Regarding gene lineage, VH3-family genes were significantly more often used (p < .0001) in heavy chain gene transcripts of peanut 2S albumin-specific B-cells from allergic donors (89%) than in those from tolerant (54%) and non-atopic donors (63%). Previous studies on VH-gene usage of heavy chain gene transcripts in healthy donors showed VH3-family gene usage in 40 to 65% of the B-cells, which was comparable to the usage in the tolerant and non-atopic groups in our study (Table 2)34, 35. These findings suggest a shift towards VH3-family gene usage in 2S albumin specific B-cells from allergic donors. Contrary to our findings, other datasets of Ara h2 specific B-cells did not observe a similar shift in VH-gene usage11, 14. These datasets, however, were generated from patients undergoing peanut oral immunotherapy with a focus on different time points during immunotherapy. This fact hampers the comparison between the present and previous Ara h2-related datasets. Moreover, conflicting results regarding preferred VH-gene usage were described for different food and respiratory allergies, with a shift to VH3 usage for anti-alpha Gal antibodies and anti-grass pollen Phl p6 and 11 antibodies36, 37, indicating that the preferred VH-family gene usage may be allergen dependent. Moreover, the preferred usage might depend on the status of allergy or tolerance and can potentially be used for diagnostic purposes upon validation in a larger patient cohort. A validation study will also provide information about the number of detected 2S albumin-binding B-cells is sufficient for a diagnostic workflow.
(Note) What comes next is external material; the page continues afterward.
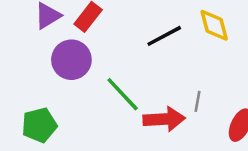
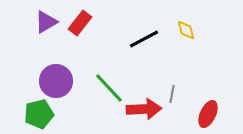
yellow diamond: (214, 25) -> (186, 30), size x0.7
purple circle: (71, 60) -> (56, 81), moved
Besides differences in VH-family gene usage, certain HCDR3 sequence motifs were associated with either peanut allergy or tolerance and appear to have the ability to discriminate between those two groups. The main HCDR3 sequence motif ‘CARDSSALEIYNRFDPW’ was associated with peanut allergy and derived from recombined VH3-30, DH3-3 and JH5 genes. Comparably, VH3-30*18 was incorporated in the VDJ gene transcript of clonally related IgE+ B-cells specific for Ara h2 in the study of Croote and colleagues28. Additionally, a highly similar HCDR3 region (CAREGYESSGFDYW) to motif 6 (CAREGHY SSQ FDYW), associated with tolerance, has been described for peanut allergic subjects undergoing oral immunotherapy. Oral immunotherapy may shape the antibody repertoire towards repertoires present in tolerant subjects14. These comparisons support the potential of HCDR3 motifs in diagnosing peanut allergy and tolerance.
In conclusion, the dominant usage of VH3-family genes and the identification of HCDR3 sequence motifs related to either peanut allergy or tolerance may potentially lead to the development of new diagnostic strategies for subjects with suspected peanut allergy and sensitization to Ara h2 and/or 6. Validation of these HCDR3 sequence motifs in a larger patient cohort may be achieved using next-generated sequencing approaches, potentially combined with the sorting strategy of 2S albumin-binding B-cells presented in this study. Next-generation sequencing allows high-throughput and can be more easily implemented in diagnostic routine38, 39.